Today industrial parts manufacturers frequently perform surface treatments to alter the exteriors of finished metal components in order to obtain desired surface qualities. For instance, a company may seek to create parts with a more aesthetically pleasing appearance.
One popular type of additive surface treatment, galvanizing, assists in delaying the development of rust. It supplies a protective coating, usually zinc, over the surface of a metal workpiece. This process helps produce attractive, reliable metal products with longer anticipated useful lifespans.
During galvanization, a workpiece composed of iron or steel (or other metals) typically receives an exterior coating of zinc. This tough, brittle outer layer serves as a physical barrier reducing the impact of weathering on the interior. Galvanizing also offers cathodic protection against some corrosive processes. Manufacturers have developed a number of ways to galvanize metal parts effectively for industrial fabrication purposes.
Although a galvanized metal part exposed to outdoor environments will eventually begin rusting, the application of a thin layer of exterior zinc during galvanization slows down this process considerably. The outer layer of zinc will typically corrode sooner than the underlying metal. As it weathers outdoors, zinc reportedly develops a protective patina.
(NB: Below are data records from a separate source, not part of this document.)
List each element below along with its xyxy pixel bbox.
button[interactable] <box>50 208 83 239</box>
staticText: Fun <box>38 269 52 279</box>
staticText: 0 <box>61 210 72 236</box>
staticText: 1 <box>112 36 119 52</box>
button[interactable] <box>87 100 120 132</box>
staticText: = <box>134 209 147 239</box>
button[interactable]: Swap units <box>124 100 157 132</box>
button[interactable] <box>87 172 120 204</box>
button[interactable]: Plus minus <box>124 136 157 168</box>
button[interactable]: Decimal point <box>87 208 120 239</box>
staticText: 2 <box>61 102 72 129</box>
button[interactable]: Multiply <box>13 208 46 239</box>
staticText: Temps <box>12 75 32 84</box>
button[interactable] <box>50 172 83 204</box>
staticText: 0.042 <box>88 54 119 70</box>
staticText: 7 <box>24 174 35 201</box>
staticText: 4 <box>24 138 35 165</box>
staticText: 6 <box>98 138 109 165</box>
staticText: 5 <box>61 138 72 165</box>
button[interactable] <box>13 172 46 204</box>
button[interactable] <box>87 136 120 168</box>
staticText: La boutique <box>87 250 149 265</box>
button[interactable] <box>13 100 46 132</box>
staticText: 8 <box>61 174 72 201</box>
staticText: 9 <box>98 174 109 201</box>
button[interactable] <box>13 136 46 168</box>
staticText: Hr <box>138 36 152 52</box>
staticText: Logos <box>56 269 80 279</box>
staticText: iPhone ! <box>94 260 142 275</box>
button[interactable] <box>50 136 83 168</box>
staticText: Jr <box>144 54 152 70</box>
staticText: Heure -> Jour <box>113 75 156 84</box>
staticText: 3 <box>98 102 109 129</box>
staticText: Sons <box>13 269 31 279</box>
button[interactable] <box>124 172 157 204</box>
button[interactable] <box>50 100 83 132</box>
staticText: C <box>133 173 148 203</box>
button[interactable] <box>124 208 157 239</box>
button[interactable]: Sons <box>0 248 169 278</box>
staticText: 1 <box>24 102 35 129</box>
Metal parts fabricators have devised several methods for galvanizing steel and iron components. Four have achieved widespread commercial use:
One of the most popular ways to galvanize steels, a manufacturer usually performs hot-dip galvanizing by first carefully cleaning the surface of the metal workpiece to remove dirt, grease and other debris which might interfere with the application of a zinc coating. Today this process frequently involves the application of chemicals, although some fabricators perform mechanical cleaning and still others utilize both cleaning methods. Then the surface of the workpiece typically undergoes the application of a reducing agent to impact oxidation on the exterior during subsequent heating. The manufacturer immerses the metal workpiece for a designated time period in a bath of hot, molten zinc. The coating covers exposed surfaces with a protective layer.
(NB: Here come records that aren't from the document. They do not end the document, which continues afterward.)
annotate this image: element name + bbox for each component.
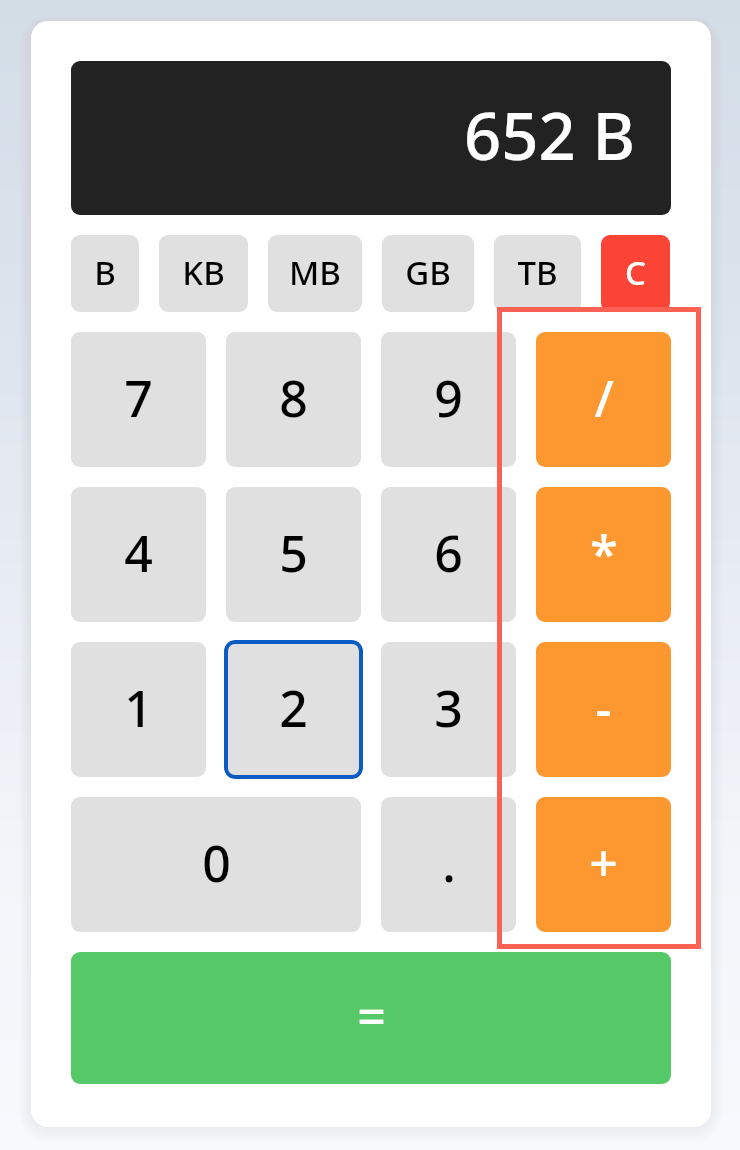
button[interactable]: TB [494,235,581,312]
button[interactable]: . [381,797,516,932]
staticText: B [94,255,116,293]
staticText: MB [289,255,341,293]
button[interactable]: 5 [226,487,361,622]
staticText: 3 [434,681,463,739]
button[interactable]: 1 [71,642,206,777]
staticText: * [590,526,618,584]
staticText: GB [405,255,451,293]
staticText: = [357,989,386,1047]
button[interactable]: / [536,332,671,467]
button[interactable]: 9 [381,332,516,467]
button[interactable]: B [71,235,139,312]
staticText: 2 [279,681,308,739]
button[interactable]: * [536,487,671,622]
button[interactable]: KB [159,235,248,312]
other: Result 652 B [71,61,671,215]
button[interactable]: 2 [224,640,363,779]
staticText: + [589,836,618,894]
staticText: TB [517,255,558,293]
staticText: 5 [279,526,308,584]
button[interactable]: 3 [381,642,516,777]
staticText: 1 [124,681,153,739]
staticText: 0 [202,836,231,894]
staticText: C [625,255,646,293]
staticText: / [594,371,614,429]
button[interactable]: - [536,642,671,777]
other: Operator column selection [497,307,701,949]
button[interactable]: 8 [226,332,361,467]
staticText: 8 [279,371,308,429]
staticText: 9 [434,371,463,429]
button[interactable]: 0 [71,797,361,932]
button[interactable]: 7 [71,332,206,467]
staticText: 652 B [464,101,635,176]
button[interactable]: Clear [601,235,670,312]
button[interactable]: GB [382,235,474,312]
button[interactable]: + [536,797,671,932]
staticText: KB [182,255,225,293]
button[interactable]: 4 [71,487,206,622]
staticText: - [595,681,612,739]
staticText: 4 [124,526,153,584]
button[interactable]: 6 [381,487,516,622]
button[interactable]: = [71,952,671,1084]
staticText: 6 [434,526,463,584]
staticText: 7 [124,371,153,429]
staticText: . [442,836,456,894]
button[interactable]: MB [268,235,362,312]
Generally used in conjunction with automation, pre-galvanizing usually occurs during the production of sheet metal rolls at steel foundries. The mill unrolls the metal through a cleaning solution and a flux before briefly passing the exposed surface quickly through a bath of molten zinc and then re-rolling the sheet metal back into a coil. Since zinc maintains a fairly low melting point, it will easily dissolve into or coat metals with a higher melting point. While this process potentially provides protection for coated sheet metal surfaces, subsequent cutting during parts fabrication will leave unprotected, un-galvanized edges exposed unless the industrial parts manufacturer in turn chooses to galvanize unprotected metal surfaces during finishing.
Electrogalvanizing constitutes an alternative method used during the production of sheet metal at some mills and it, too, typically occurs in conjunction with extensive automation. It deposits a protective coating of zinc on the surface. While the foundry may gain a high level of control over the thickness of the galvanized zinc exterior coating using this method, electrogalvanizing applies a much thinner uniform layer of zinc than pre-galvanizing. (Sheet metal products which require more extensive corrosion-resistance protection to withstand harsh outdoor environments sometimes benefit from pre-galvanizing instead.) During electrogalvanizing, the mill uses an electrolyte solution and an electrical current to cause zinc to adhere to exposed sheet metal surfaces. The manufacturer must control the voltage and the time parameters closely during the ongoing production process. Once again, some sheet metal surfaces will display a lack of galvanization after cutting.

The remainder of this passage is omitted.